No tenía por qué vengarme de nadie.

Simplemente tuve que irme.

Y que la verdad haga el resto.

FINALMENTE, UN AÑO DESPUÉS ME CASÉ CON LA MUJER QUE NUNCA ME PREGUNTÓ CUÁNTO DINERO TENÍA, Y MI MADRE ME ROBÓ MI PRIMER BAILE.
Un año después de la boda que nunca se celebró, me casé con Rebecca.

No había doscientos invitados.

Éramos veinte.

No había drones.

No había periodistas.

No había cámaras esperando para grabar alguna humillación.

No había refugios caros.

No existía ninguna familia que midiera el valor de una persona por su ropa.

Solo había un jardín.

Un viejo roble.

Mi madre.

Rebecca.

Y gente que vino porque nos quería.

Justo antes de la ceremonia, mi madre me hizo la corbata.

“¿Estás contento, Danny?”

Miré a Rebecca.

Estaba de pie bajo el roble.

Él estaba sonriendo.

“Por fin”, respondí.

Mi madre se inclinó y me besó en la mejilla.

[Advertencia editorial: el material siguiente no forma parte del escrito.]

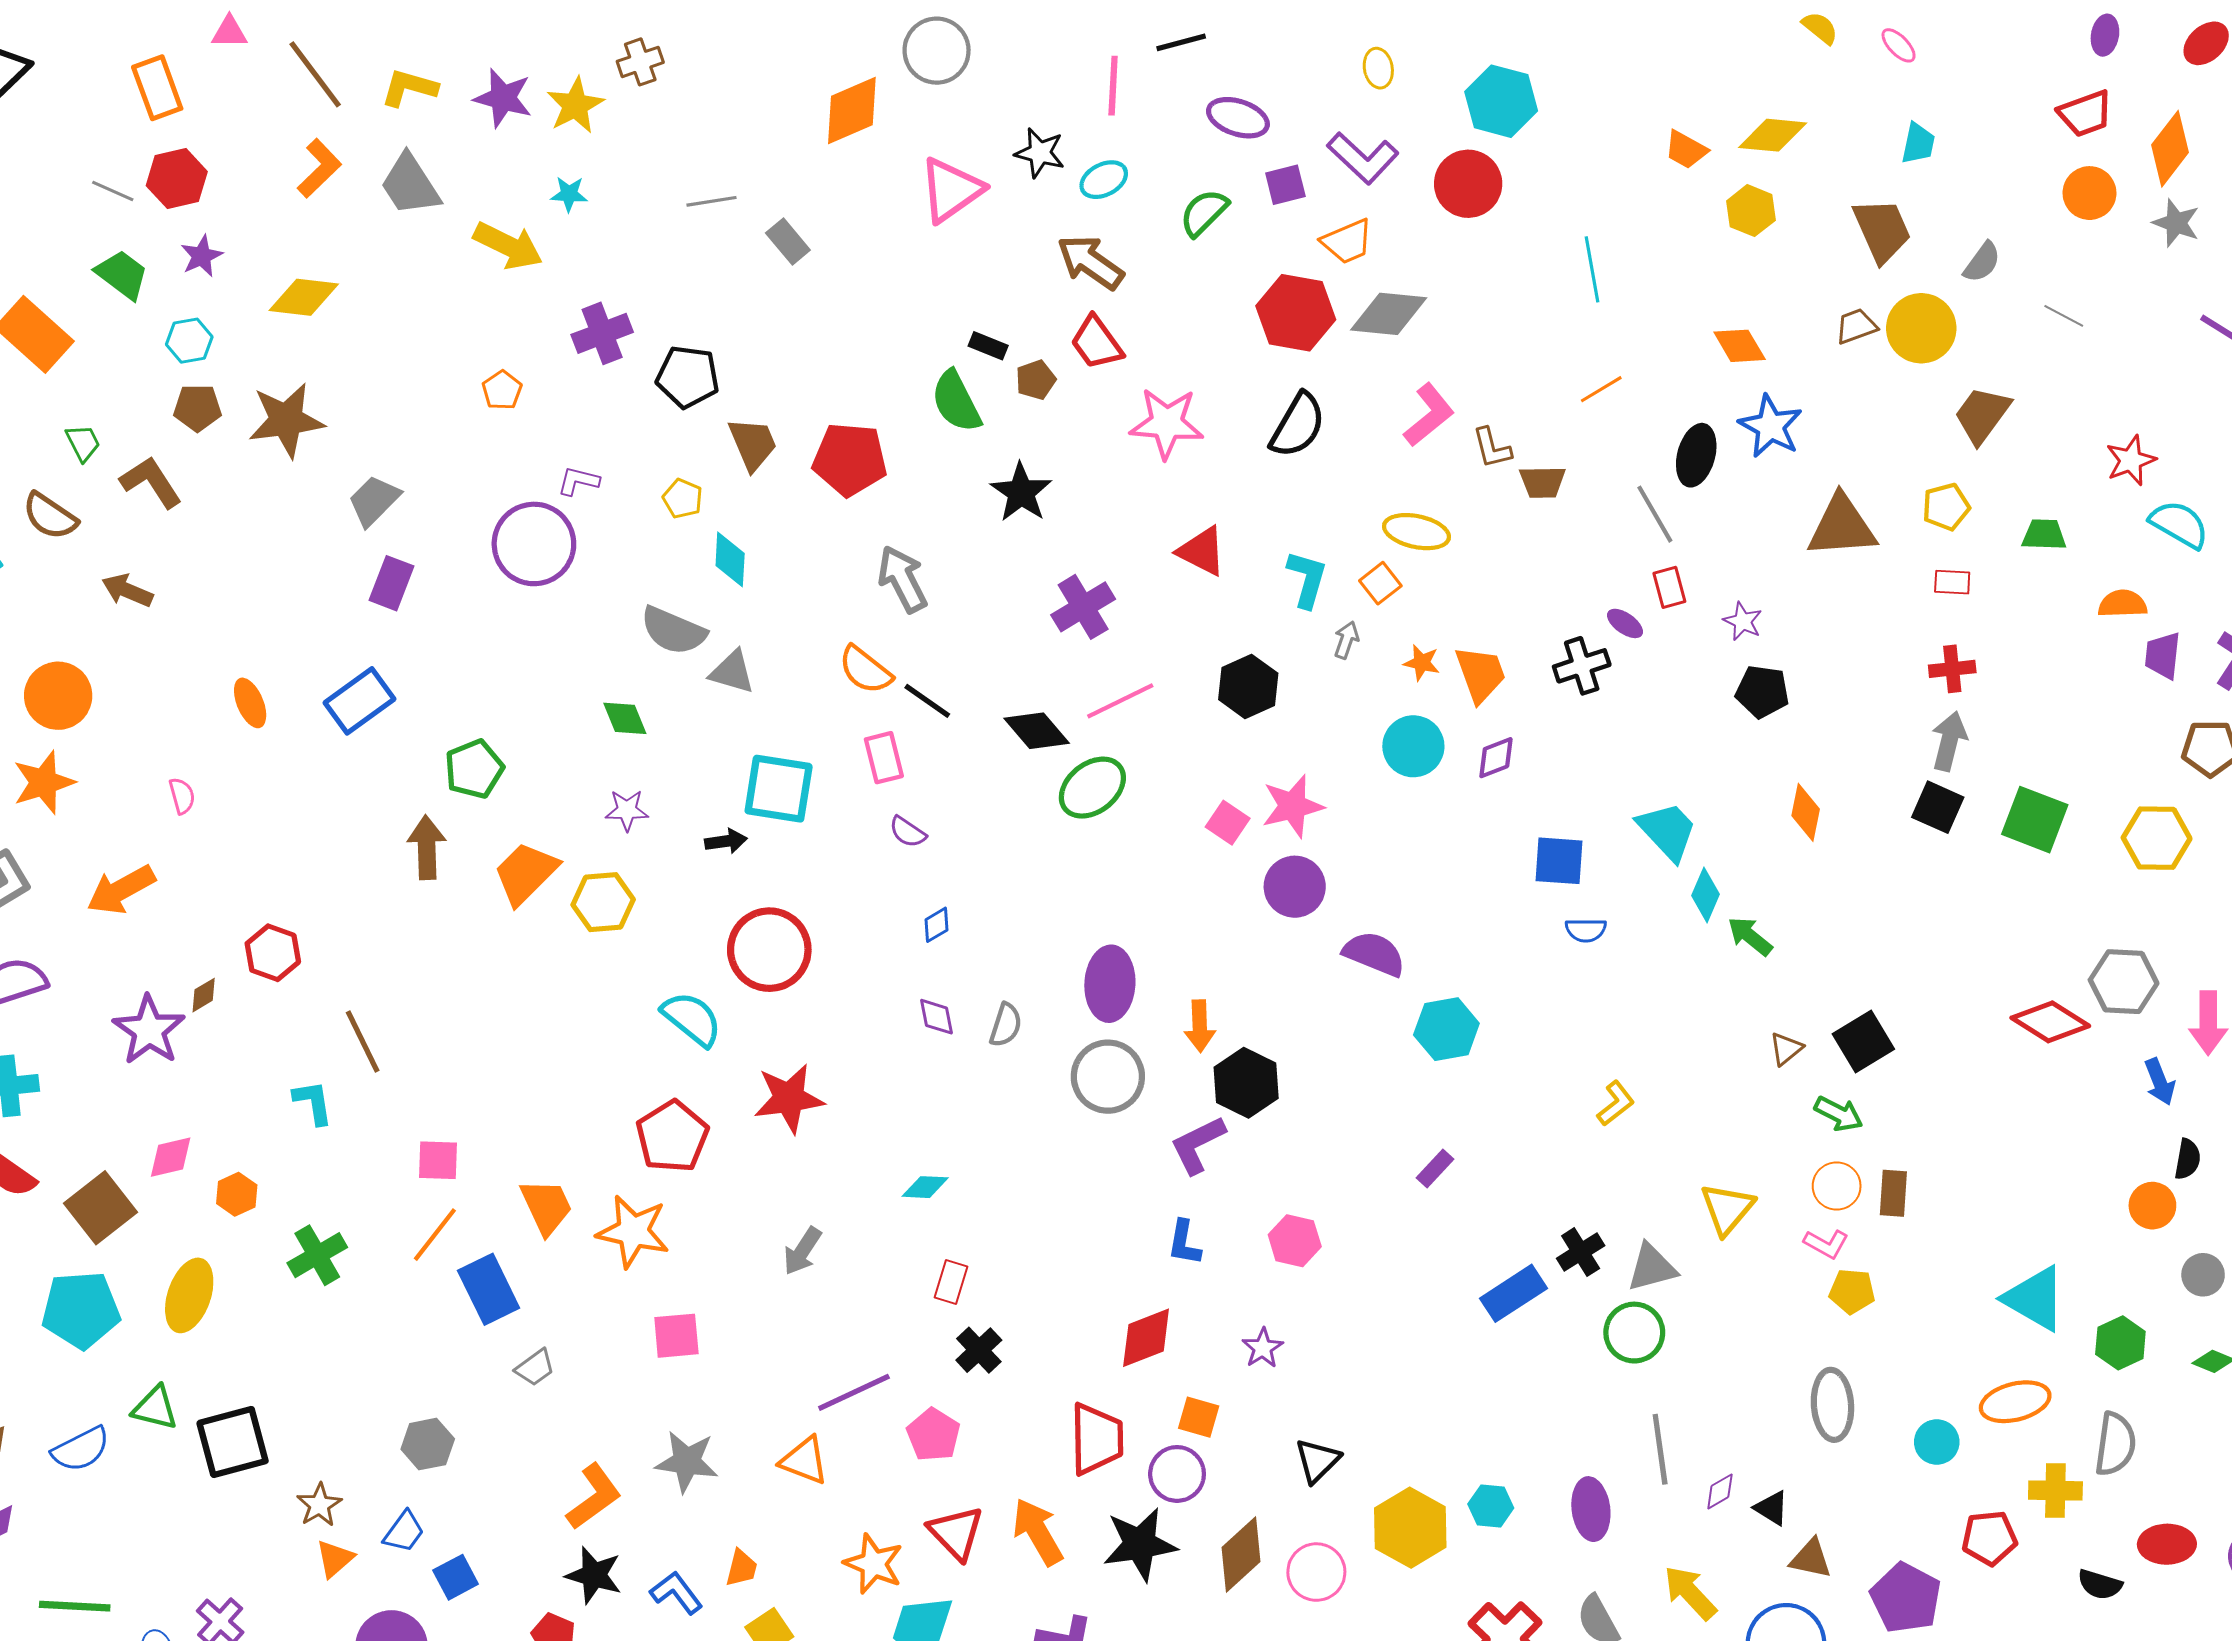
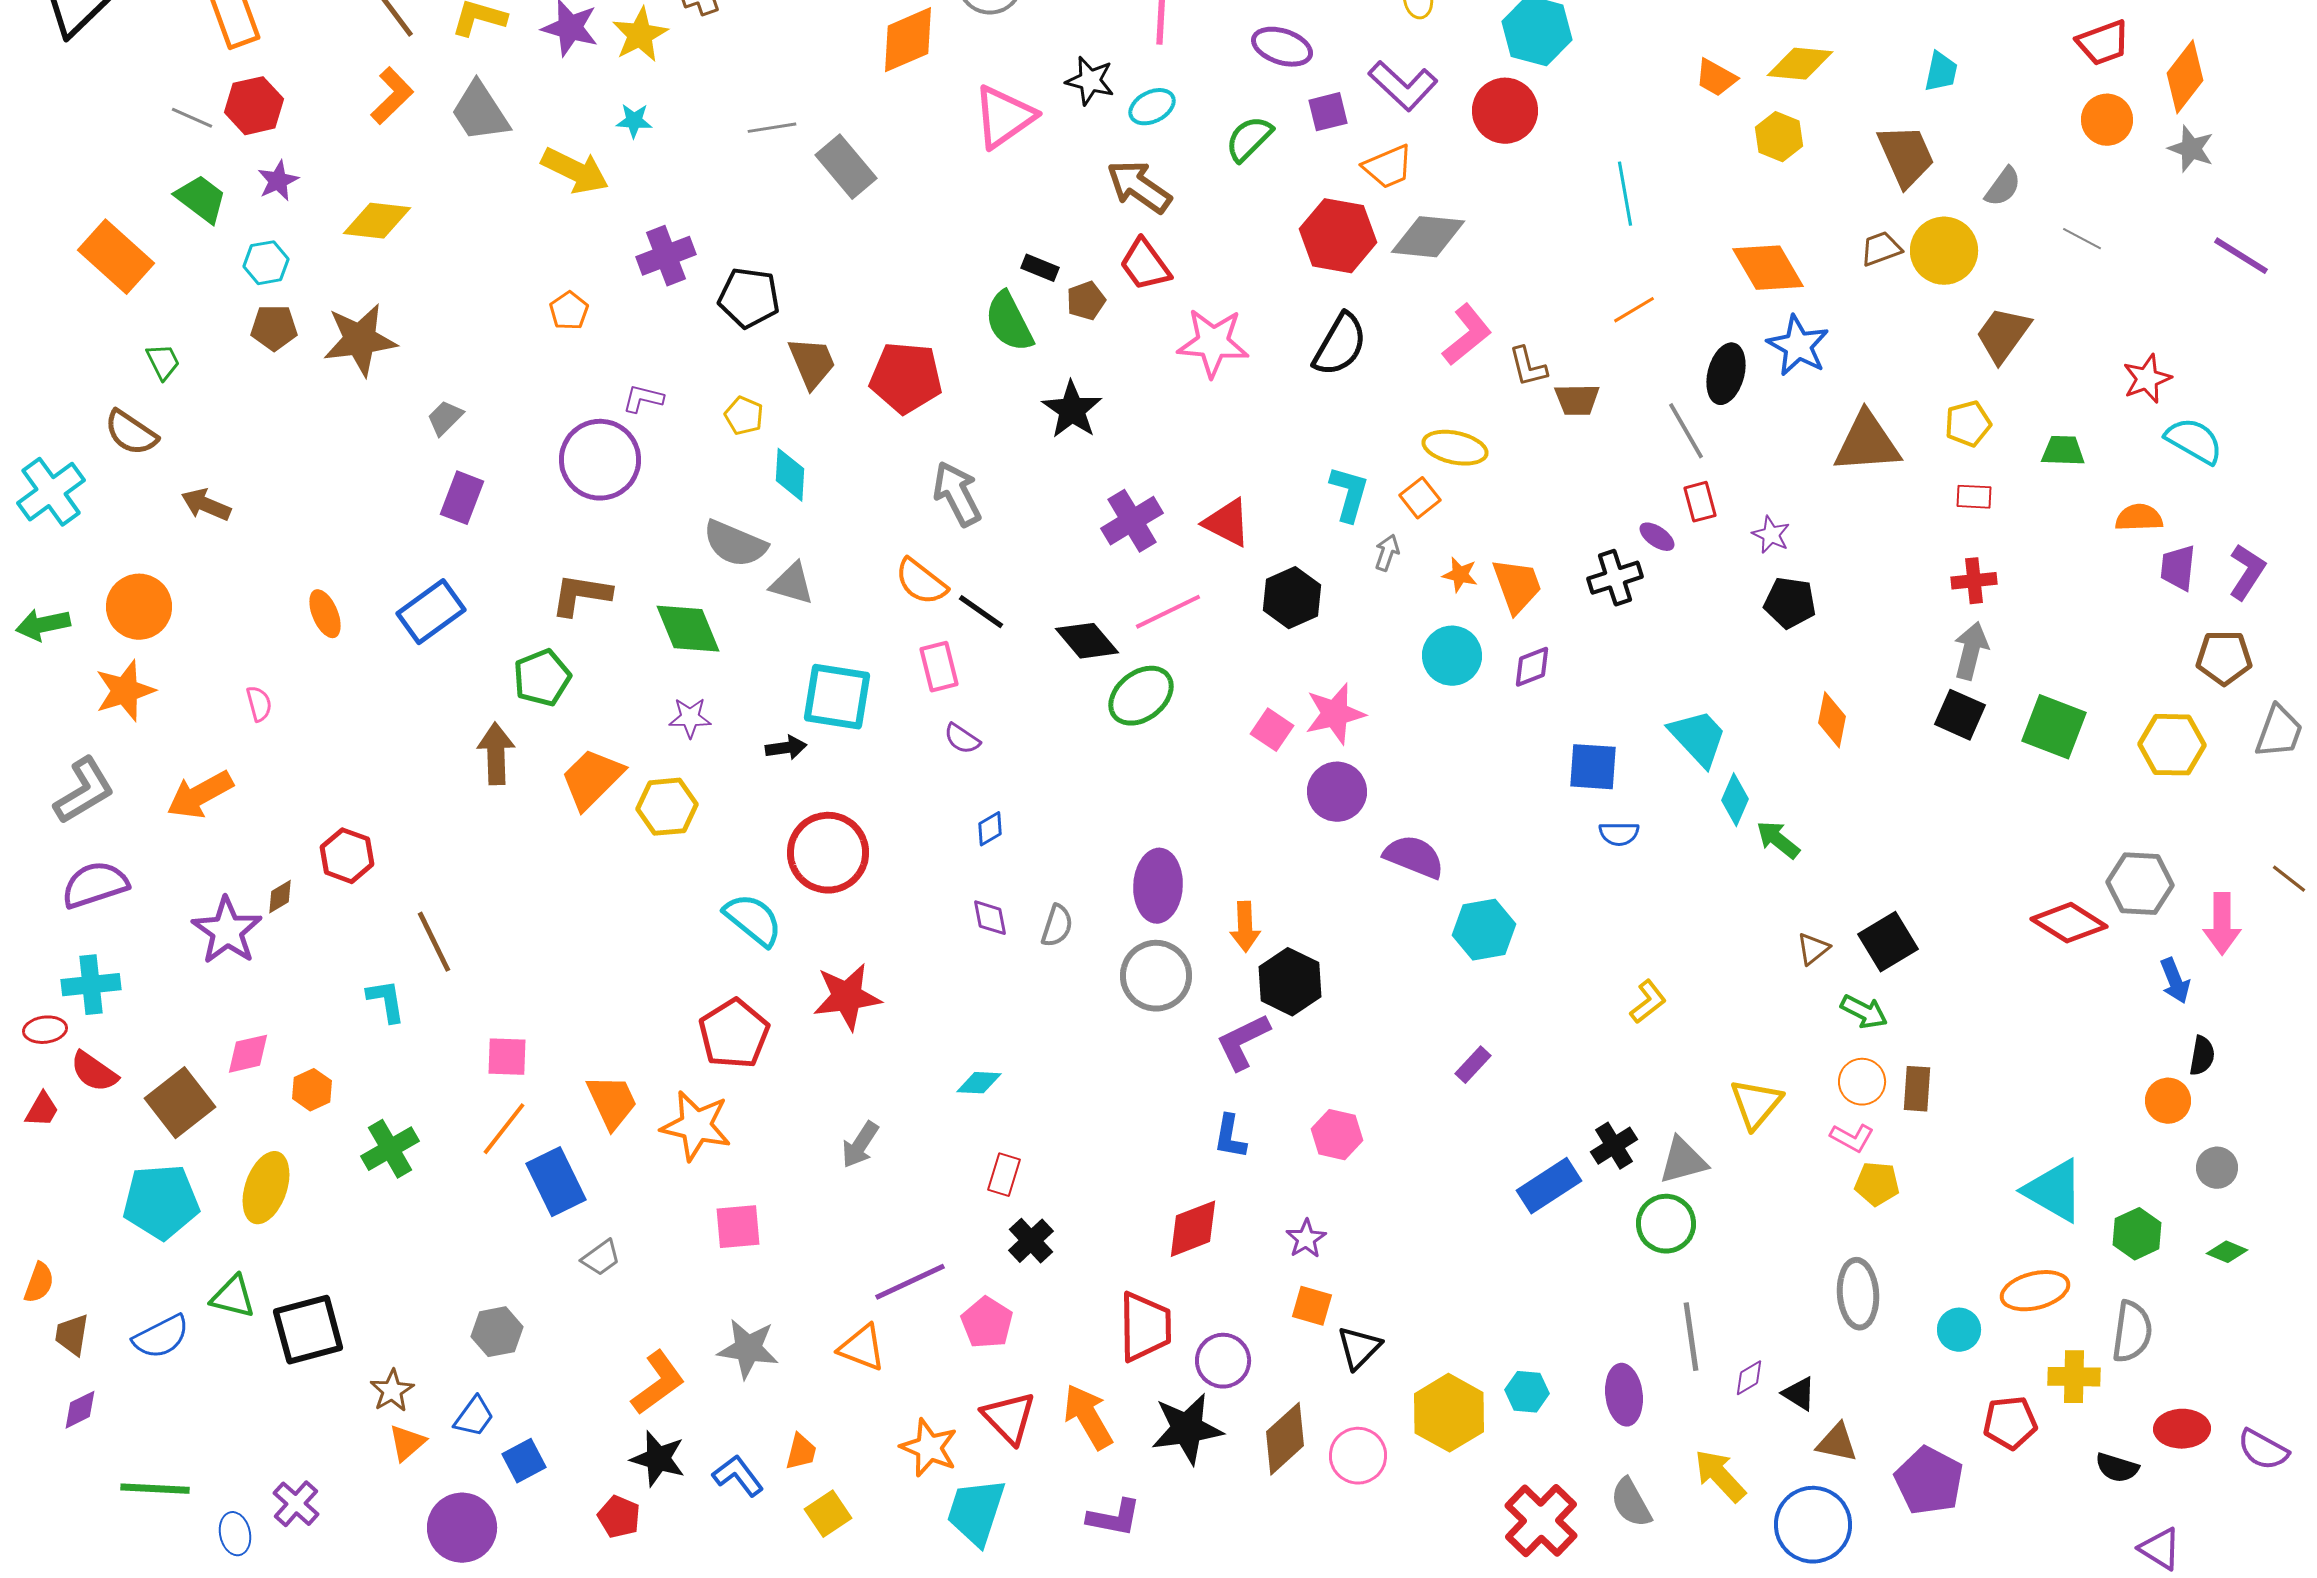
gray rectangle: (788, 242) -> (846, 167), size x1.4
orange diamond: (1740, 346) -> (1768, 268), size x1.4
brown L-shape: (151, 482) -> (581, 595), moved, turned -48
gray trapezoid: (374, 501) -> (445, 418), size x0.7
red triangle: (1202, 551) -> (1227, 523), moved
green diamond: (625, 718) -> (688, 629), size x1.5
orange square: (1199, 1417) -> (1312, 1306), moved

“Entonces ya estás listo.”

La ceremonia fue sencilla.

Hermoso.

Verdadero.

Cuando terminó, la gente empezó a hablar.

Que alguien ponga música.

Rebecca se me acercó.

“¿Bailamos?”

“Naturalmente.”

Le estreché la mano.

Y entonces oímos unas risas fuertes a nuestras espaldas.

Hemos vuelto.

Mi madre estaba de pie en medio del césped.

¡Vamos! ¡Hagan sitio!

Me reí.

“Mamá;”

“Basta de formalidades.”

Caminó hacia nosotros.

“El primer baile es mío.”

“No es posible.”

“Por qué;”

“Es mi boda.”

“Y yo soy tu madre.”

Rebecca empezó a reír.

“Daniel, será mejor que no intentes conquistarla.”